* _RECORDS SHOWN_:
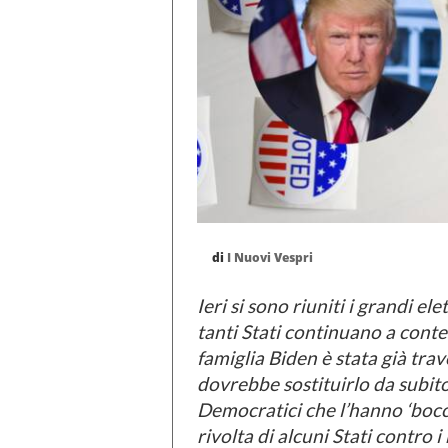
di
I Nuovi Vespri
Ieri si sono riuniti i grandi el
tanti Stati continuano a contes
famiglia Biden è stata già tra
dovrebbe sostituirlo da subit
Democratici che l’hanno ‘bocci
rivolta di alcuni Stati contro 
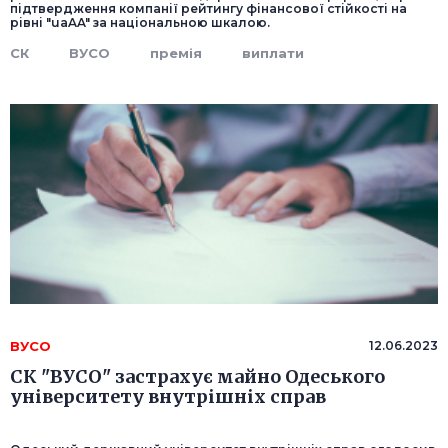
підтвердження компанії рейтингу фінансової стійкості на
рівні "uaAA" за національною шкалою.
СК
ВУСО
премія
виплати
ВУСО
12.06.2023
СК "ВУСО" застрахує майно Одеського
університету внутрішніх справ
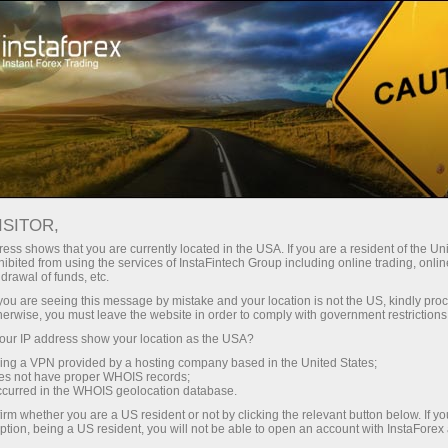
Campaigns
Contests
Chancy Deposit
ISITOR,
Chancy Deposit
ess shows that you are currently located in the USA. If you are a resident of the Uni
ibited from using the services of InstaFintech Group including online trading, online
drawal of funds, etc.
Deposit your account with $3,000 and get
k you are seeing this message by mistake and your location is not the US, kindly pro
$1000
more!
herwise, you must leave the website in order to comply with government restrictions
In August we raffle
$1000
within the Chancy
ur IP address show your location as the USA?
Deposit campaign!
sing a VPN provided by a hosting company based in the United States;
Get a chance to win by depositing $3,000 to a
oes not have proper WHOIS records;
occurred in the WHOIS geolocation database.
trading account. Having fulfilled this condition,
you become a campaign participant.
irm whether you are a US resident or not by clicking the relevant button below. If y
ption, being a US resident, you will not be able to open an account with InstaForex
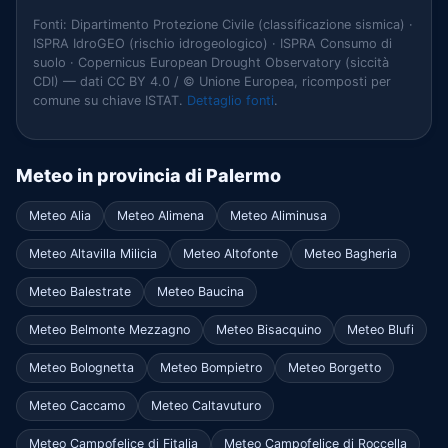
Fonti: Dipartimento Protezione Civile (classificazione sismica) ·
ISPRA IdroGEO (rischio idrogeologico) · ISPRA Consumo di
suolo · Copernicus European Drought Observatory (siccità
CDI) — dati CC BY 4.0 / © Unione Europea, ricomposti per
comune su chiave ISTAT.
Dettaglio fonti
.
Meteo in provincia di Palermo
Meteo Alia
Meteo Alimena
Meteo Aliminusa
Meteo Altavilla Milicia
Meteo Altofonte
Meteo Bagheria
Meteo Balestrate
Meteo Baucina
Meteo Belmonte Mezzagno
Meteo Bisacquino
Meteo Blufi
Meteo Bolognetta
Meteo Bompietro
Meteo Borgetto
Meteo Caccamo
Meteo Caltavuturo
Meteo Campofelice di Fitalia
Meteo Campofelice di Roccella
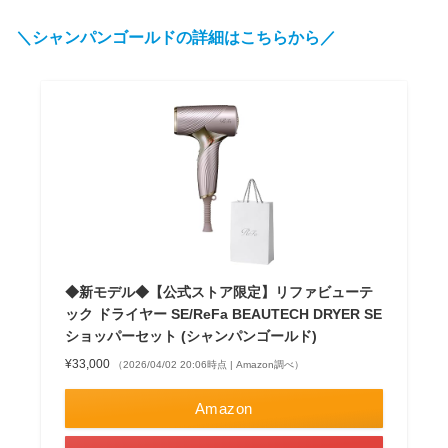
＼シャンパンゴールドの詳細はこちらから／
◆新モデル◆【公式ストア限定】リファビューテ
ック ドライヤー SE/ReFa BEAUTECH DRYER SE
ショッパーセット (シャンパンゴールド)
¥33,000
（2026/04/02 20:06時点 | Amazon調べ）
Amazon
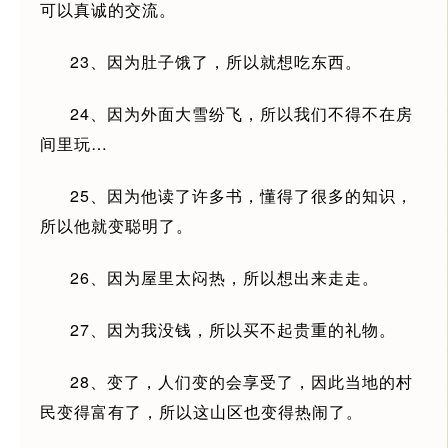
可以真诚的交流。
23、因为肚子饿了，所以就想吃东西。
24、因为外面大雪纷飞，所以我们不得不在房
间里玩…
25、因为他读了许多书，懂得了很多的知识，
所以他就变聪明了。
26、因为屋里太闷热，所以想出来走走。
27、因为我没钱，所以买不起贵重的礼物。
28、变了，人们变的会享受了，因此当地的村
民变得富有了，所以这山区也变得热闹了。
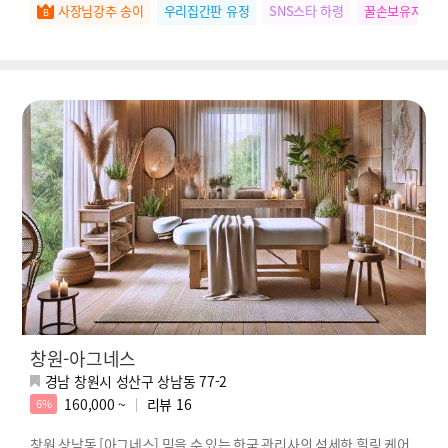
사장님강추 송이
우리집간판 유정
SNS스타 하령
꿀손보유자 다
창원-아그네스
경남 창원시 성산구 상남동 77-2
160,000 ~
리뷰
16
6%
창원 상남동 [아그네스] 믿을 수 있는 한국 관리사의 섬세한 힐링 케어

* _WHAT YOU NEED TO DO_:
Word for word, give the entries back in full; the pictures do not belong in the copy.

* _YOUR SOLUTION_:
di
I Nuovi Vespri
Ieri si sono riuniti i grandi el
tanti Stati continuano a contes
famiglia Biden è stata già tra
dovrebbe sostituirlo da subit
Democratici che l’hanno ‘bocci
rivolta di alcuni Stati contro 
підтвердження компанії рейтингу фінансової стійкості на
рівні "uaAA" за національною шкалою.
СК
ВУСО
премія
виплати
ВУСО
12.06.2023
СК "ВУСО" застрахує майно Одеського
університету внутрішніх справ
Campaigns
Contests
Chancy Deposit
ISITOR,
Chancy Deposit
ess shows that you are currently located in the USA. If you are a resident of the Uni
ibited from using the services of InstaFintech Group including online trading, online
drawal of funds, etc.
Deposit your account with $3,000 and get
k you are seeing this message by mistake and your location is not the US, kindly pro
$1000
more!
herwise, you must leave the website in order to comply with government restrictions
In August we raffle
$1000
within the Chancy
ur IP address show your location as the USA?
Deposit campaign!
sing a VPN provided by a hosting company based in the United States;
Get a chance to win by depositing $3,000 to a
oes not have proper WHOIS records;
occurred in the WHOIS geolocation database.
trading account. Having fulfilled this condition,
you become a campaign participant.
irm whether you are a US resident or not by clicking the relevant button below. If y
ption, being a US resident, you will not be able to open an account with InstaForex
Fonti: Dipartimento Protezione Civile (classificazione sismica) ·
ISPRA IdroGEO (rischio idrogeologico) · ISPRA Consumo di
suolo · Copernicus European Drought Observatory (siccità
CDI) — dati CC BY 4.0 / © Unione Europea, ricomposti per
comune su chiave ISTAT.
Dettaglio fonti
.
Meteo in provincia di Palermo
Meteo Alia
Meteo Alimena
Meteo Aliminusa
Meteo Altavilla Milicia
Meteo Altofonte
Meteo Bagheria
Meteo Balestrate
Meteo Baucina
Meteo Belmonte Mezzagno
Meteo Bisacquino
Meteo Blufi
Meteo Bolognetta
Meteo Bompietro
Meteo Borgetto
Meteo Caccamo
Meteo Caltavuturo
Meteo Campofelice di Fitalia
Meteo Campofelice di Roccella
＼シャンパンゴールドの詳細はこちらから／
◆新モデル◆【公式ストア限定】リファビューテ
ック ドライヤー SE/ReFa BEAUTECH DRYER SE
ショッパーセット (シャンパンゴールド)
¥33,000
（2026/04/02 20:06時点 | Amazon調べ）
Amazon
可以真诚的交流。
23、因为肚子饿了，所以就想吃东西。
24、因为外面大雪纷飞，所以我们不得不在房
间里玩…
25、因为他读了许多书，懂得了很多的知识，
所以他就变聪明了。
26、因为屋里太闷热，所以想出来走走。
27、因为我没钱，所以买不起贵重的礼物。
28、变了，人们变的会享受了，因此当地的村
民变得富有了，所以这山区也变得热闹了。
사장님강추 송이
우리집간판 유정
SNS스타 하령
꿀손보유자 다
창원-아그네스
경남 창원시 성산구 상남동 77-2
160,000 ~
리뷰
16
6%
창원 상남동 [아그네스] 믿을 수 있는 한국 관리사의 섬세한 힐링 케어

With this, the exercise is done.